The days of Warner Bros. Discovery cutting content for tax purposes is over, according to CFO Gunnar Wiedenfels.

Following a series of brutal axings in 2022, including shutting down big-budget tentpole Batgirl, killing J.J. Abrams’ HBO drama Demimonde, culling TBS series such as The Big D, Chad and Kill The Orange Bear as well as a raft of cancelations including Westworld, Wiedenfels said, “We’re done with that chapter”.

Speaking at a Citibank media conference, the exec also took the opportunity to once again chastise the entire industry for its spendthrift ways. Asked by moderator and veteran Citi analyst Jason Bazinet about where the company lies on the spectrum of direct-to-consumer and wholesale content production for others to distribute, Wiedenfels replied, “The truth is in the middle.”

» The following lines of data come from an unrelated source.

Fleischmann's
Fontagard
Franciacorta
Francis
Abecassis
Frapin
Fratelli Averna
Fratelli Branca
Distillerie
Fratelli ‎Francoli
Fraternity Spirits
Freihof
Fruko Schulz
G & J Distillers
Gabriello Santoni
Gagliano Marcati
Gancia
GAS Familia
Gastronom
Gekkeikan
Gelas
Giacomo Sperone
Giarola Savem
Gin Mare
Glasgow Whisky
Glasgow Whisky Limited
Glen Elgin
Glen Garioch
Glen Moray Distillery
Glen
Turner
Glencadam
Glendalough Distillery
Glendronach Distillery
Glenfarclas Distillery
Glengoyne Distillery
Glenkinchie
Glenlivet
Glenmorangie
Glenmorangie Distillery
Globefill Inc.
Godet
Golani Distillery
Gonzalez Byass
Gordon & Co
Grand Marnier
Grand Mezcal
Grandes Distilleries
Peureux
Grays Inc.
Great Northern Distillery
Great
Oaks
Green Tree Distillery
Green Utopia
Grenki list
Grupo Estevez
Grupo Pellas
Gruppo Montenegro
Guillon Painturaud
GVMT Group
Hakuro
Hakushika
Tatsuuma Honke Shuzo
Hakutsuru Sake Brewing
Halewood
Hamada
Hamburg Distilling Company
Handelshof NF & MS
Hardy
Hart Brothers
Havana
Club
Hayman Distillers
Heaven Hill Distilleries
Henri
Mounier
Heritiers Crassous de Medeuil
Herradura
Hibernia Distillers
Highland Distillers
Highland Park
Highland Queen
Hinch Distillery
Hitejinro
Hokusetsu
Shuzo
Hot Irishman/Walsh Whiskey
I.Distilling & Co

Wiedenfels said that it “took a little bit of time to make sure that we do it properly”, which is why this process took up to seven months.

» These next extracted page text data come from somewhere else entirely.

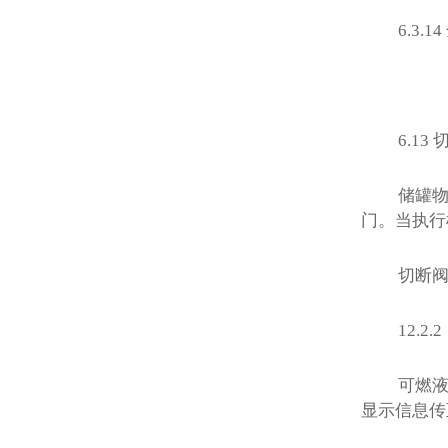
6.3.14
6.13
储罐
门。当执行
切断
12.2.2
可燃
显示信息传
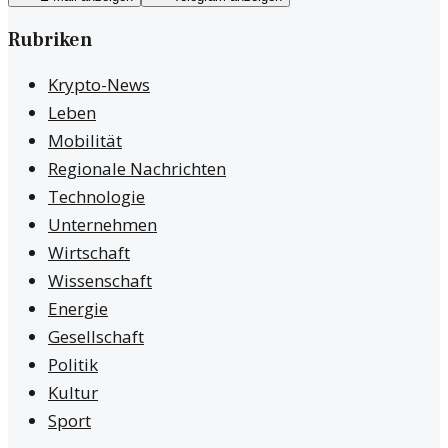
Rubriken
Krypto-News
Leben
Mobilität
Regionale Nachrichten
Technologie
Unternehmen
Wirtschaft
Wissenschaft
Energie
Gesellschaft
Politik
Kultur
Sport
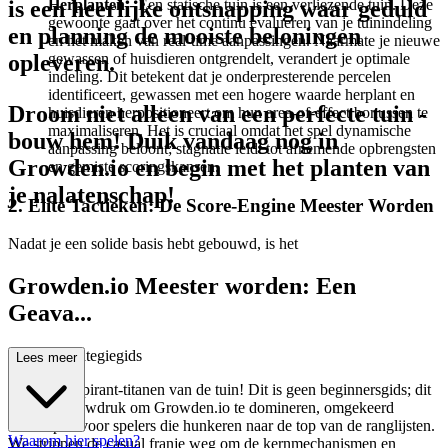
Herplanten
- Een statische tuin is een verliezende tuin. Deze
is een heerlijke ontsnapping waar geduld
gewoonte gaat over het continu evalueren van je tuinindeling
en planning de mooiste beloningen
en het maken van real-time aanpassingen. Naarmate je nieuwe
gewassen of huisdieren ontgrendelt, verandert je optimale
opleveren.
indeling. Dit betekent dat je onderpresterende percelen
identificeert, gewassen met een hogere waarde herplant en
Droom niet alleen van een perfecte tuin -
huisdieren herpositioneert om hun area-of-effect bonussen te
maximaliseren. Het is cruciaal omdat het spel dynamische
bouw hem! Duik vandaag nog in
aanpassing beloont; stagnatie leidt tot afnemende opbrengsten
Growden.io en begin met het planten van
en gemiste scoringskansen.
je nalatenschap!
2. Elite Tactieken: De Score-Engine Meester Worden
Nadat je een solide basis hebt gebouwd, is het
Growden.io Meester worden: Een
Geava...
nceerde Strategiegids
Lees meer
Welkom, aspirant-titanen van de tuin! Dit is geen beginnersgids; dit
is jouw blauwdruk om Growden.io te domineren, omgekeerd
ontworpen voor spelers die hunkeren naar de top van de ranglijsten.
Waarom hier spelen?
We strippen de casual franje weg om de kernmechanismen en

“That was very important to all of us to really use 2020 to leave the purchase accounting behind us leave those initial strategy changes behind us get it all, get it all out there in terms of our restructuring estimates, and then be able to turn the page and move forward,” he added.

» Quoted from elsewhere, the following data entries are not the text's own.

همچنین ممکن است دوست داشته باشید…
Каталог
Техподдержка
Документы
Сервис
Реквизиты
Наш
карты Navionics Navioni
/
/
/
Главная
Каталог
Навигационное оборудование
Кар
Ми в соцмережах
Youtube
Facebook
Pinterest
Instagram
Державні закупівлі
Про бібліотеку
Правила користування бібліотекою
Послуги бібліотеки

WBD has gotten “a lot of public noise about the content writeoffs that we took,” the exec continued. That is “a reflection of an industry that went overboard and went on a spending frenzy. There was a lot of thinking of, ‘let’s do more, more, more,’ not necessarily ‘let’s do the exact right things, let’s do what works.’”

The company has projected it will achieve $3.5 billion in cost savings as a result of the merger.

Declines in WBD’s stock price in recent months have reflected widespread uncertainty about the merger. They slipped below $9 last year, from almost $25 when the deal closed last April, though this week has been a stronger start to the year. The stock was up about 6% today to around $11 in mid-day trading.